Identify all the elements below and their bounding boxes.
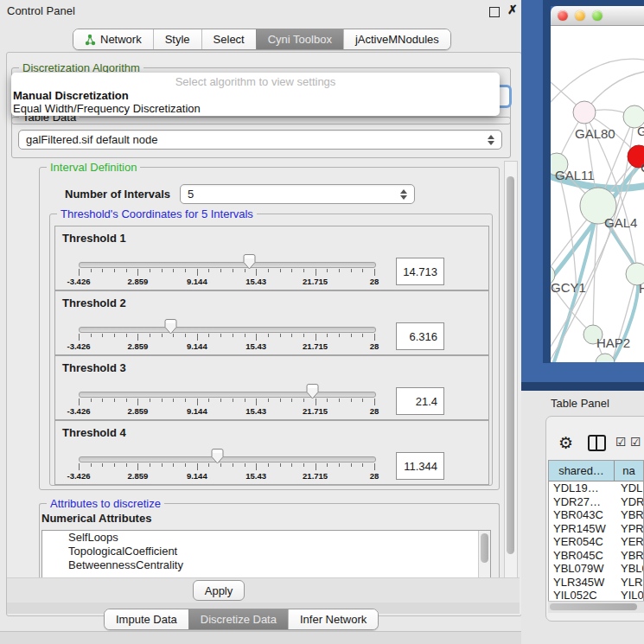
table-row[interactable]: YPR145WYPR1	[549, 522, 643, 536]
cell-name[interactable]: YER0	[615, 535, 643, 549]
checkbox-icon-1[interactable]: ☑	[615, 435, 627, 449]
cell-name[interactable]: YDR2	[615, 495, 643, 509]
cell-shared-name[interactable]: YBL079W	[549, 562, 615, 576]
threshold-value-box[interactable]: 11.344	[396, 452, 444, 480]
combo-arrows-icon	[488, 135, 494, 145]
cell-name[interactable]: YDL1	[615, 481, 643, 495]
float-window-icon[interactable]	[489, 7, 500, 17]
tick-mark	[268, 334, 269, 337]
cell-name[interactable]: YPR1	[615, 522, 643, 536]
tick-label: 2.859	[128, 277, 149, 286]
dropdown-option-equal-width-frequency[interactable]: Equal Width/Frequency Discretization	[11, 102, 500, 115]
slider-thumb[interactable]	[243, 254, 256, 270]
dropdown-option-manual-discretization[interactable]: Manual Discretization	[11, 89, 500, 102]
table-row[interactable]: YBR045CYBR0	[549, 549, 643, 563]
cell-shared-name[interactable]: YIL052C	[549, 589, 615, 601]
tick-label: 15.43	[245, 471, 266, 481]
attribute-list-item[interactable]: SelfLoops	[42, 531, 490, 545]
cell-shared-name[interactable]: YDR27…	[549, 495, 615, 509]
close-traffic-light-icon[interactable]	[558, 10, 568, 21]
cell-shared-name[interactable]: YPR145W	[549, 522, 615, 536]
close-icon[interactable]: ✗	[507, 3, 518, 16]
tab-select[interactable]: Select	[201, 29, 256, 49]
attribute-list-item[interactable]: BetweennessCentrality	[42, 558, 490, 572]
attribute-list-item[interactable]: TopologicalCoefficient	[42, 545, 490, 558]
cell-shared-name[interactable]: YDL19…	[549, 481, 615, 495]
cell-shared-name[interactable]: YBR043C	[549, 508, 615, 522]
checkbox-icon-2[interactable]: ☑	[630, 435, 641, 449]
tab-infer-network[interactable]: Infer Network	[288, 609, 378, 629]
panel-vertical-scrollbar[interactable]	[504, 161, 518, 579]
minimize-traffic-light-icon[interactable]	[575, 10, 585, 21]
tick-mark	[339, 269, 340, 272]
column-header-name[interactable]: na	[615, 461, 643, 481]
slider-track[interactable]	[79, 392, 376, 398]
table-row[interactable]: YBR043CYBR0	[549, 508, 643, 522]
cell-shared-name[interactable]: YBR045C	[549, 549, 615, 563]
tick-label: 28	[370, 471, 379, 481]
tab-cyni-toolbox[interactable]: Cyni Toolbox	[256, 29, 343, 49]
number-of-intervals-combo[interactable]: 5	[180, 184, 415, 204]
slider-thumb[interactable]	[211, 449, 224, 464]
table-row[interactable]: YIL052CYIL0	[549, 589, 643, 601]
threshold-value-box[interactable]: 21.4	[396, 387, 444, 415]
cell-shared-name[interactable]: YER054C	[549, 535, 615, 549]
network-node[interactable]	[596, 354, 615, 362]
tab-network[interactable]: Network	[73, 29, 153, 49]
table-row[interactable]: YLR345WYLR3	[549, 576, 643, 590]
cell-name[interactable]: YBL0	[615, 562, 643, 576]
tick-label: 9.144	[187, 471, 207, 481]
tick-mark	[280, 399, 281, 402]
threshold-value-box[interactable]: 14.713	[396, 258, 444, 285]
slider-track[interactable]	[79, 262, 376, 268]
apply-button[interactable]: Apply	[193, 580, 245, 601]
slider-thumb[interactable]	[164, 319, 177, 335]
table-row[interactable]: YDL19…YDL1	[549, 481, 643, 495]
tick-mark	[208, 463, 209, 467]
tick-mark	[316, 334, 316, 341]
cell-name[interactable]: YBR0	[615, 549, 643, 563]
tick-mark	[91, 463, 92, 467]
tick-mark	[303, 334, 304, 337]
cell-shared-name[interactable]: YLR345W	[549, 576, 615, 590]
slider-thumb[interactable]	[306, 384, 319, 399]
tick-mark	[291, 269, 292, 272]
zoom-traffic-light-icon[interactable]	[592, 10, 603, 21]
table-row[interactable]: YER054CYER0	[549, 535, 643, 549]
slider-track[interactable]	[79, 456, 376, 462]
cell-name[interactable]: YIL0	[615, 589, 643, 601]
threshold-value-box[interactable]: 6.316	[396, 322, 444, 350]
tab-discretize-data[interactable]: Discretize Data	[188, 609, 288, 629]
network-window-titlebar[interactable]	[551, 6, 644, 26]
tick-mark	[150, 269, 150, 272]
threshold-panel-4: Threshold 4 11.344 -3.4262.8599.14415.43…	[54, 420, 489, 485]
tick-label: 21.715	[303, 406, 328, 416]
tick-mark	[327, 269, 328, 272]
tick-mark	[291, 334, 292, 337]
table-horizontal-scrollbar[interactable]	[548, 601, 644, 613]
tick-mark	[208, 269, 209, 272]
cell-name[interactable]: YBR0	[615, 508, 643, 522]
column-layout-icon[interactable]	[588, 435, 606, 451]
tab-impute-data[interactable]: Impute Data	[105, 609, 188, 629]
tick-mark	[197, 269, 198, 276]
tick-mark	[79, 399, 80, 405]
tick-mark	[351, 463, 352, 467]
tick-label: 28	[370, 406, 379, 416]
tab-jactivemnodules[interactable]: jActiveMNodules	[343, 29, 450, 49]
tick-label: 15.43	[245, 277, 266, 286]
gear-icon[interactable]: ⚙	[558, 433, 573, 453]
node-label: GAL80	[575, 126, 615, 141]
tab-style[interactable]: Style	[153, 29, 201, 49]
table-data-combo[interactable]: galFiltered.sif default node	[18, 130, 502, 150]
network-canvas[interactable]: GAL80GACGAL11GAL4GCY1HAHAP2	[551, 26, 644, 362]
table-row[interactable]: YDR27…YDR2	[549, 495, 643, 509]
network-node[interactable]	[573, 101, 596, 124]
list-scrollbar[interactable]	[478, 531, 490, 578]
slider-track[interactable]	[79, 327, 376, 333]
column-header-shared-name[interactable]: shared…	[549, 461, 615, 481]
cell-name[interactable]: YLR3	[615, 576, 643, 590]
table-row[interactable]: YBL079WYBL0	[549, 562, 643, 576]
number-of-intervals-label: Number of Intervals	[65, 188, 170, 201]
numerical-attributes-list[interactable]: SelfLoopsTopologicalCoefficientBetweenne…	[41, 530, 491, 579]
***
* [EXERCISE]:
Would you give the number of lines in this listing that include "threshold"? Only the number, please.

* [THE COMPLETED TASK]:
5